"Imaginary robbers should play a part" [ABBE]
Whether it be television, movies, board games, or computer games, there's no denying the abundance of Sherlock Holmes themed entertainment available. Now a new Kickstarter project adds role-playing games to the list.
As the description of Baker Street: Role Playing in the World of Sherlock Holmes says, “In this Victorian-era RPG, you become an investigator working out of 221B Baker Street solving cases for Dr. Watson.” Sherlock Holmes is missing and presumed dead, but crime doesn't stop and the police are as out of their depth as ever. This is where you, oh fortunately placed and conveniently trustworthy investigator, come in.
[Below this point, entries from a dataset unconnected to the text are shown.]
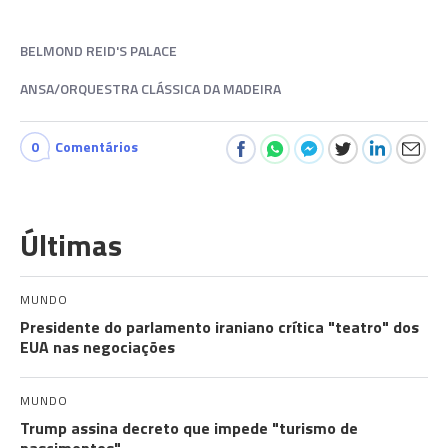
BELMOND REID'S PALACE
ANSA/ORQUESTRA CLÁSSICA DA MADEIRA
0
Comentários
Últimas
MUNDO
Presidente do parlamento iraniano crítica "teatro" dos
EUA nas negociações
MUNDO
Trump assina decreto que impede "turismo de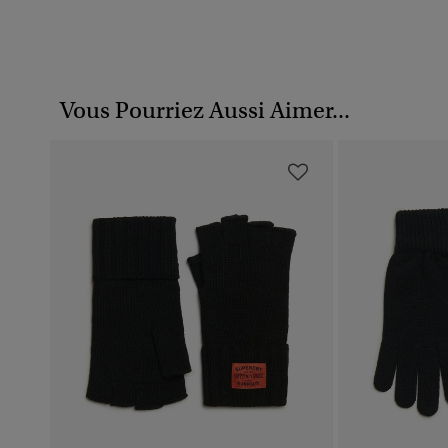
Vous Pourriez Aussi Aimer...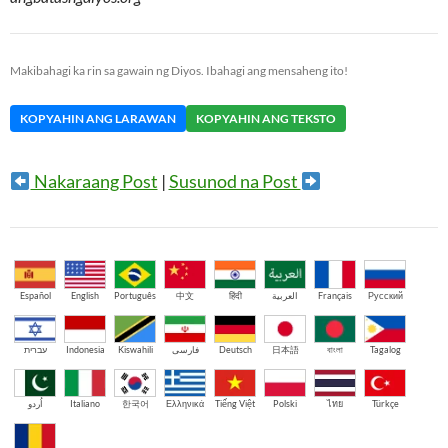
Makibahagi ka rin sa gawain ng Diyos. Ibahagi ang mensaheng ito!
KOPYAHIN ANG LARAWAN
KOPYAHIN ANG TEKSTO
Nakaraang Post
|
Susunod na Post
Español
English
Português
中文
हिंदी
العربية
Français
Русский
עברית
Indonesia
Kiswahili
فارسی
Deutsch
日本語
বাংলা
Tagalog
اُردو
Italiano
한국어
Ελληνικά
Tiếng Việt
Polski
ไทย
Türkçe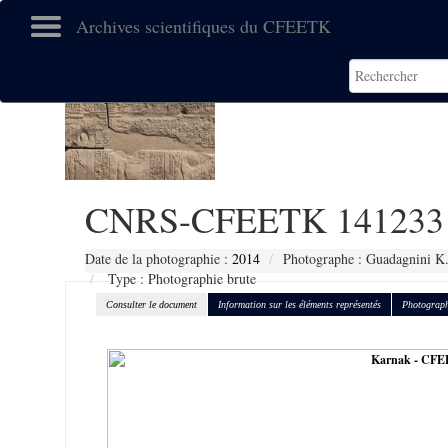
Archives scientifiques du CFEETK
CNRS-CFEETK 141233
Date de la photographie :
2014
Photographe : Guadagnini K
Type : Photographie brute
Consulter le document
Information sur les éléments représentés
Photograph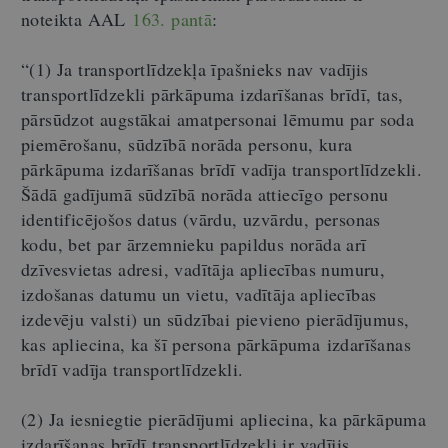
noteikta AAL
163. pantā
:
“(1) Ja transportlīdzekļa īpašnieks nav vadījis
transportlīdzekli pārkāpuma izdarīšanas brīdī, tas,
pārsūdzot augstākai amatpersonai lēmumu par soda
piemērošanu, sūdzībā norāda personu, kura
pārkāpuma izdarīšanas brīdī vadīja transportlīdzekli.
Šādā gadījumā sūdzībā norāda attiecīgo personu
identificējošos datus (vārdu, uzvārdu, personas
kodu, bet par ārzemnieku papildus norāda arī
dzīvesvietas adresi, vadītāja apliecības numuru,
izdošanas datumu un vietu, vadītāja apliecības
izdevēju valsti) un sūdzībai pievieno pierādījumus,
kas apliecina, ka šī persona pārkāpuma izdarīšanas
brīdī vadīja transportlīdzekli.
(2) Ja iesniegtie pierādījumi apliecina, ka pārkāpuma
izdarīšanas brīdī transportlīdzekli ir vadījis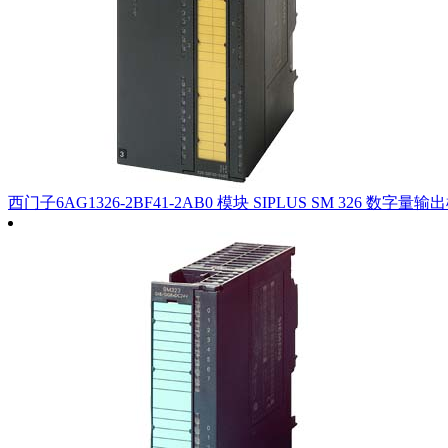
西门子6AG1326-2BF41-2AB0 模块 SIPLUS SM 326 数字量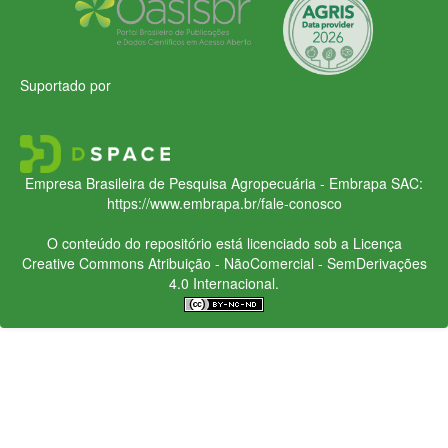
Suportado por
Empresa Brasileira de Pesquisa Agropecuária - Embrapa
SAC:
https://www.embrapa.br/fale-conosco
O conteúdo do repositório está licenciado sob a Licença
Creative Commons
Atribuição - NãoComercial - SemDerivações
4.0 Internacional.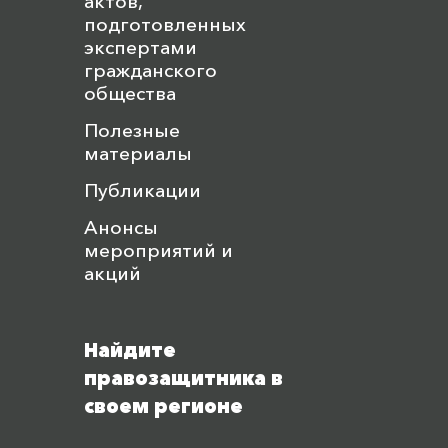
актов,
подготовленных
экспертами
гражданского
общества
Полезные
материалы
Публикации
Анонсы
мероприятий и
акций
Найдите
правозащитника в
своем регионе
If you are completely unfamiliar with role-playing games (RPGs), the basic idea is that each player creates a character that they then 'role-play,' typically by amassing a set of statistics (scores) that they then use to perform actions in the game. For example, if I want to play a character who is particularly charming, I could give that character a high Charisma score. When the character tries to charm his/her way past the palace guards, that Charisma score would determine if I succeed or not. A roll of a die or dice adds an extra element of chance; occasionally, characters pull off actions that would otherwise be impossible. Other times, they fail when it should have been easy.
"Baker Street" seems to work on the same basic level as any other RPG. In order to create a dynamic gameplay that reflects the investigative process, they've added a few unique features; a special Sherlock die, investigation scenes, threat meters and social status. The Sherlock die adds an extra layer of randomness to completing tasks. Roll a Moriarty, and you’re in big trouble. Roll a Sherlock, and you’re bound to succeed. Keep up your social status, or you may lose your connections. The longer you take to solve a case, the higher the threat.
|The Sherlock Die|
|A sample character|
"Investigating a scene is the driving engine of this game. The trick is to get enough clues fast enough so that the criminals don't have enough time to get away or further their plans. Played in a series of rounds, Investigation Scenes have investigators making Observation, Reason, and Deduction Skill Rolls to uncover clues, weed out false clues, and uncover possible leads to help them in their investigation."The reason I find RPGs entertaining is the role-playing part. It's like a strange sort of improvisational theater within the guidelines of your character's scores. With the right group of people playing, these Investigation Scenes could be great opportunities to get into character and delve into the case. Of course, it’s impossible to tell how well “Baker Street” is going to work without actually playing the game, but it's at least intriguing enough to be worth trying out. If this is the sort of project you'd be interested in supporting, you have until March 16th to back the project.